7) İyot gelen içme suyu kayalardan akarken onunla veya iyot ilavesiyle sofra tuzu ile zenginleştirilir. Günlük gereksinim 0.03 mg'dır. Tiroid hormonlarının sentezine katılır. Vücutta iyot eksikliği endemik guatr'a yol açar - bir artış tiroid bezi(Uralların bazı bölgeleri, Kafkaslar, Pamirler, vb.).

Mineral metabolizmasının ihlali, bir hastalığa yol açabilir. böbrek bardakları, pelvis ve üreter taşları oluşur farklı boyutlar, yapı ve kimyasal bileşim (böbrek taşı hastalığı - nefrolitiazis). Ayrıca taş oluşumuna da katkıda bulunabilir. safra kesesi ve Safra Yolları(kolelitiazis).

Su ve tuzların önemi. Vücuttaki maddelerin tüm dönüşümlerisu ortamında gerçekleşir. vücuda giren gıdaları çözer. Minerallerle birlikte hücre yapımında ve birçok metabolik reaksiyonda görev alır.

Vücut ısısının düzenlenmesine katılır; buharlaşır, vücudu soğutur, aşırı ısınmadan korur; ulaşımçözüldü.

Mineral tuzlar, esas olarak vücudun iç ortamını yaratır ve kan plazması, lenf ve doku sıvısının ana bileşenidir. Ozmotik basıncın korunmasında ve kan plazması ile doku sıvısının reaksiyonunda yer alırlar. Kanın sıvı kısmında çözünen bazı tuzlar, gazların kanla taşınmasında rol oynar.

Su ve mineral tuzları, sindirim süreci için önemlerini büyük ölçüde belirleyen sindirim sularının bir parçasıdır. Ve ne su ne de mineral tuzlar vücutta enerji kaynağı olmamakla birlikte, bunların normal alımı ve vücuttan atılması, normal aktivitesi için bir koşuldur. Bir yetişkinde suyun vücut ağırlığının yaklaşık% 65'i ve çocuklarda - yaklaşık% 80'i olduğunu belirtmek yeterlidir.

Bir kişiyi birkaç gün sudan mahrum etmek ölümcüldür.

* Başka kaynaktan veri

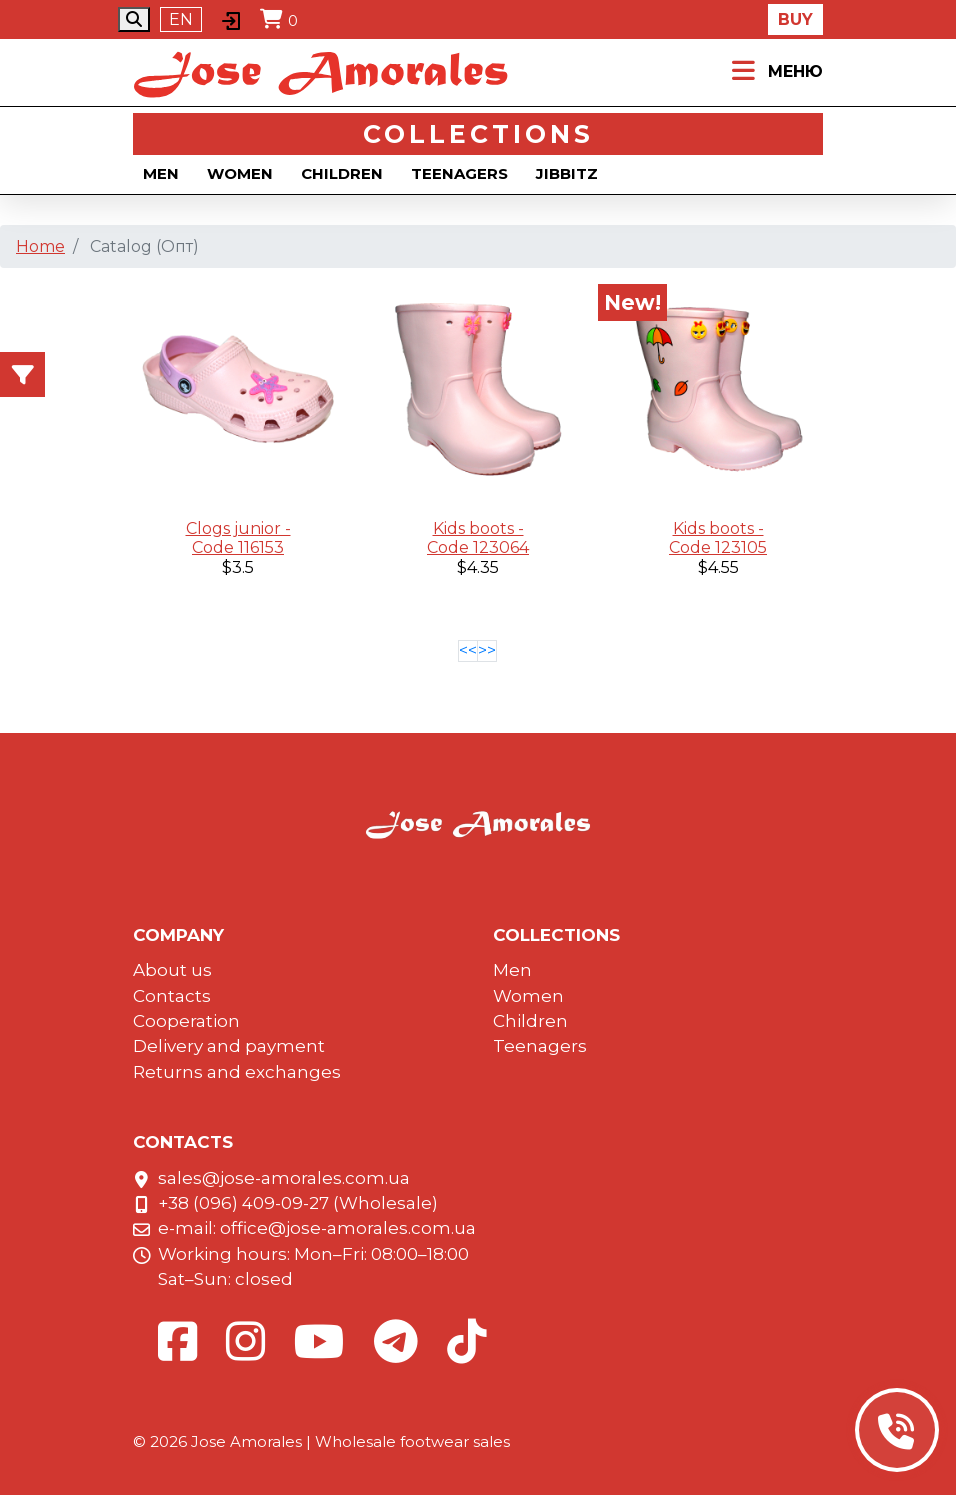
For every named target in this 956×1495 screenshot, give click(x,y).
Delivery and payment (229, 1046)
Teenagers (459, 173)
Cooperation (186, 1021)
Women (240, 173)
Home (40, 246)
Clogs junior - (238, 528)
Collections (478, 134)
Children (342, 173)
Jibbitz (567, 173)
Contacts (172, 996)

Vücut tarafından su kaybı çok ciddi rahatsızlıklara yol açar. Örneğin, bebeklerde hazımsızlık durumunda, en tehlikelisi, konvülsiyonlara ve bilinç kaybına yol açan dehidrasyondur.

vücut su değişimi

Vücudun su ile yenilenmesi, emilimi nedeniyle sürekli olarak gerçekleşir. sindirim kanalı. Normal bir diyetle bir kişinin günde 2-2,5 litre suya ihtiyacı vardır ve normal sıcaklık çevre. Bu su miktarı aşağıdaki kaynaklardan gelir: 1) içme suyu (yaklaşık 1 litre); 2) gıdada bulunan su (yaklaşık 1 litre); 3) Proteinlerin, yağların ve karbonhidratların metabolizması sırasında vücutta oluşan su (300-350 cm3).

Vücuttan suyu uzaklaştıran başlıca organlar böbrekler, ter bezleri, akciğerler ve bağırsaklardır. Böbrekler, idrarın bir parçası olarak günde 1.2-1.5 litre suyu vücuttan uzaklaştırır. Ter bezleri günde 500-700 cm3 suyu ter şeklinde deriden uzaklaştırır. Normal sıcaklık ve hava neminde, her 10 dakikada bir cildin 1 cm2'si başına yaklaşık 1 mg su salınır.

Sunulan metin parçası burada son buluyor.